• _What to do_:
Every entry is to be returned as it stands, apart from the pictures.

• _Material for this task_:

◆ ◆ ◆

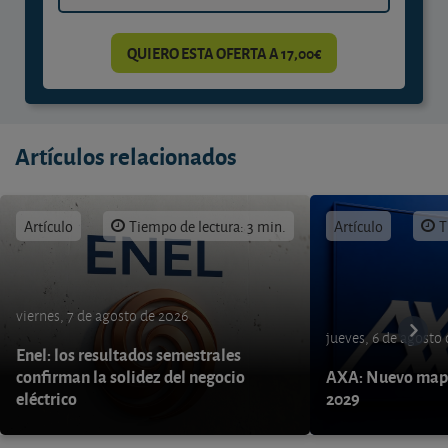
QUIERO ESTA OFERTA A 17,00€
Artículos relacionados
Artículo
Tiempo de lectura: 3 min.
Artículo
T
viernes, 7 de agosto de 2026
jueves, 6 de agosto
Enel: los resultados semestrales
confirman la solidez del negocio
AXA: Nuevo mapa
eléctrico
2029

◆ ◆ ◆

• _Response_:
QUIERO ESTA OFERTA A 17,00€
Artículos relacionados
Artículo
Tiempo de lectura: 3 min.
Artículo
T
viernes, 7 de agosto de 2026
jueves, 6 de agosto
Enel: los resultados semestrales
confirman la solidez del negocio
AXA: Nuevo mapa
eléctrico
2029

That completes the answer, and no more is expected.